====== The records
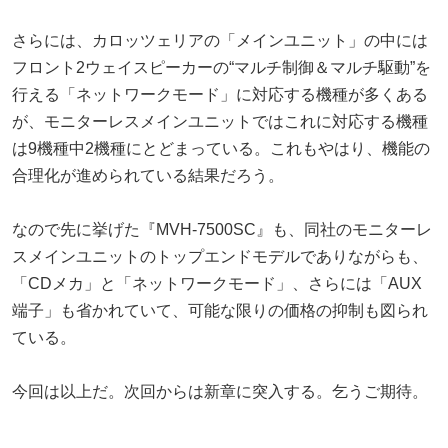
さらには、カロッツェリアの「メインユニット」の中には
フロント2ウェイスピーカーの“マルチ制御＆マルチ駆動”を
行える「ネットワークモード」に対応する機種が多くある
が、モニターレスメインユニットではこれに対応する機種
は9機種中2機種にとどまっている。これもやはり、機能の
合理化が進められている結果だろう。
なので先に挙げた『MVH-7500SC』も、同社のモニターレ
スメインユニットのトップエンドモデルでありながらも、
「CDメカ」と「ネットワークモード」、さらには「AUX
端子」も省かれていて、可能な限りの価格の抑制も図られ
ている。
今回は以上だ。次回からは新章に突入する。乞うご期待。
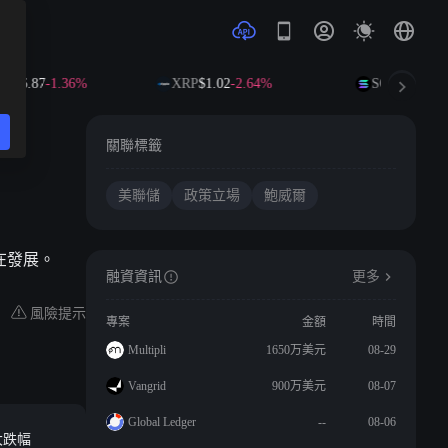
586.87
-1.36%
XRP
$1.02
-2.64%
SOL
$72.61
-1
關聯標籤
美聯儲
政策立場
鮑威爾
在發展。
融資資訊
更多
風險提示
專案
金額
時間
Multipli
1650万美元
08-29
Vangrid
900万美元
08-07
Global Ledger
--
08-06
大跌幅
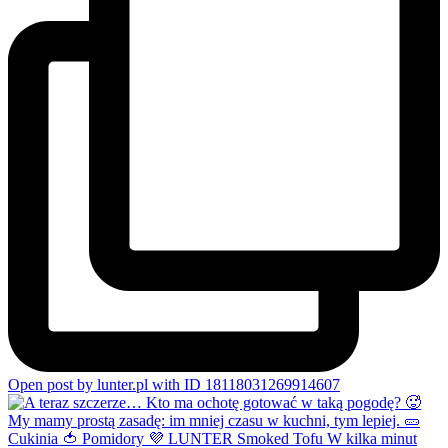
Open post by lunter.pl with ID 18118031269914607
============
● **What is expected**
The result should be the full set of entries above, restated exactly and without images.

● **Written reply**
さらには、カロッツェリアの「メインユニット」の中には
フロント2ウェイスピーカーの“マルチ制御＆マルチ駆動”を
行える「ネットワークモード」に対応する機種が多くある
が、モニターレスメインユニットではこれに対応する機種
は9機種中2機種にとどまっている。これもやはり、機能の
合理化が進められている結果だろう。
なので先に挙げた『MVH-7500SC』も、同社のモニターレ
スメインユニットのトップエンドモデルでありながらも、
「CDメカ」と「ネットワークモード」、さらには「AUX
端子」も省かれていて、可能な限りの価格の抑制も図られ
ている。
今回は以上だ。次回からは新章に突入する。乞うご期待。
586.87
-1.36%
XRP
$1.02
-2.64%
SOL
$72.61
-1
關聯標籤
美聯儲
政策立場
鮑威爾
在發展。
融資資訊
更多
風險提示
專案
金額
時間
Multipli
1650万美元
08-29
Vangrid
900万美元
08-07
Global Ledger
--
08-06
大跌幅
Open post by lunter.pl with ID 18118031269914607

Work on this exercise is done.